No it won’t. This is 5.10.4 of the Unity Provider agreement, it’s total bullshit.
Provider represents and warrants that its Assets shall not contain (a) any software licensed under the GNU General Public License or GNU Library or Lesser General Public License, or any other license with terms that include a requirement to extend such license to any modification or combined work and provide for the distribution of the combined or modified product’s source code upon demand so that Customer content becomes subject to the terms of such license; or (b) any software that is a modification or derivative of any software licensed under the GNU General Public License or Library or Lesser Public License, or any other license with terms similar thereto so that Customer content become subject to the terms of such license.

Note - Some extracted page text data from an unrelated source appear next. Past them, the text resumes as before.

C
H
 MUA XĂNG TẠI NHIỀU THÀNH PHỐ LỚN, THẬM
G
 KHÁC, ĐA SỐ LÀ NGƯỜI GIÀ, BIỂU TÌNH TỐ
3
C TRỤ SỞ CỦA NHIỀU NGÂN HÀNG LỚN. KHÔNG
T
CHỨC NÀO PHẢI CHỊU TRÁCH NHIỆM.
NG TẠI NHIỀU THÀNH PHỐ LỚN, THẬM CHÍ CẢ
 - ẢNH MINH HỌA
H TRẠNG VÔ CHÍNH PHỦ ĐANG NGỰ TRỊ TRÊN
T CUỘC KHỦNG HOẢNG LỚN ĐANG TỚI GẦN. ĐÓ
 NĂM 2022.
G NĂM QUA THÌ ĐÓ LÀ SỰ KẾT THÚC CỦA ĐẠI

Why is it bullshit? AFAIK, Unity wouldn’t be able to comply with LGPL without supplying their own source code, so then this would be the only logical outcome.
Unity let me go earlier this week, so I’m really not in the mood to defend them, but this is correct. I’m on the Unity hate train as much as the next guy and i feel this is pretty cut and dry.
You are only required to give source code for changes to that part for LGPL code. So only the library requires that.
Other game engines supply source code. If Unity wants any hope of redemption they should let us inspect wtf it actually does on our computers (edit: and let us make it work for our needs).
Unity uses the LGPL for parts of their own products. The GPL in most cases only requires that derivative work must also be shipped with the same license. The source code from providers doesn’t have to be distributed by unity, it has to be distributed by the provider. In this case that would be videoLAN, which has all their source code on GitHub. You can read the text of the LGPL here, and this is VideoLAN’s post about the situation.
Not just license. You also need to link to it as a shared library and allow users to replace it with their own build of the library. Meaning you can’t use stuff like DRM and anticheats.
Yup fair point I didn’t know that. Unity presumably does this with dlls that a technical user can easily swap out. In principle an asset store script could do this, but it would be very difficult to verify and enforce so I can see why they’d just ban the license outright as a CYA thing.
Maybe the answer is to distribute a vlc dll separately and only ship a linking/driving script via the asset store.
Technically it can be statically linked, but then you would need to provide artifacts (for example, object files for the non-LGPL modules) enabling the end user to “recombine or relink” the program with a modified version of the LGPL code.
Dynamic linking is usually simpler, though. And the DRM issues apply either way.
Not exactly. The LGPL inherits the methods of conveying source code from section 6 of the GPL, which has a number of different options. You can bundle the source code along with the compiled version, but you can also do it simply by including an offer the end user can redeem to get a copy of the source. For example you could include a link to the source code.